Lubrication of the ocular surface which maintains clear optics is mainly done by the nasolacrimal system. With the assistance of the blink, tears mainly produced by the lacrimal glands, travel nasally along the menisci towards a single opening, named the punctum, found on the medial margin of each lid. Each punctum is surrounded by a papilla and musculature and leads the tears via the canalicular passage towards the nasolacrimal sac which drains into nasal cavity. As the lids began to close the canaliculi and the sac are contracted expelling the tears towards the nasal cavity and creating a negative pressure within the sac and canaliculi. As the eye lids open, the tears from the menisci are drawn towards the puncta. Consequently, good apposition of puncta and lid margin with the ocular surface is key to the success of a functional tear drainage system. Obstructions or anomalies of the nasolacrimal route may cause imbalances in tear flow dynamics.1,2

Case report

A male aged 49 years presented with history of watering of left eye for last 5 months. On examination two puncta were found to be present on the left lower lid (Figure 1).
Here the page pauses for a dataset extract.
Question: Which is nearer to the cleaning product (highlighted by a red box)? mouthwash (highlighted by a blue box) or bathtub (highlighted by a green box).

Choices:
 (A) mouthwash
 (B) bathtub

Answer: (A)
One of these punctum was in normal position and normal in appearance. The other was present 3mm internal to the former, close to the medial canthus and it was slit like in appearance (Figure 2). This eye has never been operated upon. On syringing it was observed that both these puncta separately communicated with the lacrimal sac through separate canaliculus. When fluid was injected through one puncta the stream of fluid was ejected through other punctum. Fluorescein dye disappearance test revealed more rapid clearance from right eye in comparison to left eye. The upper punctum in left eye and both upper and lower punctum in the right eye were normal. Dilatation of double punctum and canaliculus was done and there was no epiphora during the 6 months follow-up.
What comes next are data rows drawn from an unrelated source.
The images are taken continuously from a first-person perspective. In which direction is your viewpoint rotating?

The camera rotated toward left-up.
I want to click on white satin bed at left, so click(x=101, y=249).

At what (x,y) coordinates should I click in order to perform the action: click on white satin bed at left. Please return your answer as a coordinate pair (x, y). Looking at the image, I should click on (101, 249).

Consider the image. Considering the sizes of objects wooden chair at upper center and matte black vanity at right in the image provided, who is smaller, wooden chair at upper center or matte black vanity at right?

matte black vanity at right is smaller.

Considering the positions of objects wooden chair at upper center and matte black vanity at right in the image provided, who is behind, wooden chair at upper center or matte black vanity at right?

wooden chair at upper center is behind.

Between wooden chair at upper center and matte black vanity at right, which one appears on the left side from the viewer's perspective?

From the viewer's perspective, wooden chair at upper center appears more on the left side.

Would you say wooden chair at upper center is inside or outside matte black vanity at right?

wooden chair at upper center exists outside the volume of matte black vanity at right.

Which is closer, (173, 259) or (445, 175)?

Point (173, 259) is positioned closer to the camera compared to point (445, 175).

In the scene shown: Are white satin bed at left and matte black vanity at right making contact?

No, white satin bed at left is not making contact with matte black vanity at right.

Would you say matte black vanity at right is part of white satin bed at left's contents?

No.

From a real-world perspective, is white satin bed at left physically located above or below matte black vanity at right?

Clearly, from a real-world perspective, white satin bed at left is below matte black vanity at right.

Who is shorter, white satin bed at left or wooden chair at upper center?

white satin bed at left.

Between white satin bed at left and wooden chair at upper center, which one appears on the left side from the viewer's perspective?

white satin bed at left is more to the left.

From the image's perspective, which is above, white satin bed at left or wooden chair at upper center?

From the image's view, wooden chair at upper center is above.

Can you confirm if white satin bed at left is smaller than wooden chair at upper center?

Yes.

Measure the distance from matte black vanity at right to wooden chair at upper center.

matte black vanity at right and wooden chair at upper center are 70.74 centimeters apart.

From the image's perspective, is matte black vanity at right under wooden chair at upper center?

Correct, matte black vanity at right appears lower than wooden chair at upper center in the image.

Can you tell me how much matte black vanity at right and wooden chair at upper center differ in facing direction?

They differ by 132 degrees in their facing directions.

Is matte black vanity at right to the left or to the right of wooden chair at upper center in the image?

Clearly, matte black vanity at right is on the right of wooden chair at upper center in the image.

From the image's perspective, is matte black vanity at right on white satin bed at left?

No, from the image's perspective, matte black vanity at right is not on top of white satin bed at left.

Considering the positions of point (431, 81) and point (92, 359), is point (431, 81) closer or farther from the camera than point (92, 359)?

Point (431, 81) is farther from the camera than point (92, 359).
Figure 1 Photo depicting double punctum in left lower eye lid.

Figure 2 Photo showing slit like supernumerary punctum in left lower eye lid.


The anomalies of puncta and canaliculi are infrequently reported, although they are said to be not exceptionally rare. They are found more frequently in the lower lid and up to four puncta have been observed. Accessory puncta may open into the normal canaliculus or into an additional one. Other anomalies of lacrimal passages, such as fistula of the sac may be associated, and hereditary transmission has been recorded.3–6 The entire lacrimal drainage apparatus is of ectodermal origin. Abnormal out budding of the portion of epithelial rod from which the canaliculus and punctum develop is regarded as the cause of these anomalies. In case of supernumerary puncta, associated congenital lacrimal anomalies including nasolacrimal duct obstruction, lacrimal fistula, lacrimal sac diverticulum, absence of upper canaliculus, atresia of upper punctum and anomalies in the shape and position of puncta may be observed. Associated systemic findings may include Down syndrome. But in the present case, no associated findings were observed.7 Since this patient was of 49 years of age and had symptoms of watering in the involved eye for last 5 months only, we planned to dilate the punctum and canaliculus and there was no epiphora during the 6 months follow-up. Gungor R8 also reported management of epiphora in case of congenital reduplicated punctum-canaliculus with successful dilatation.


A supernumerary punctum should be considered in a work up of a patient with epiphora. Presence of double puncta may be associated with compromised canalicular function.





Conflicts of interest

The author declares that there are no conflicts of interest.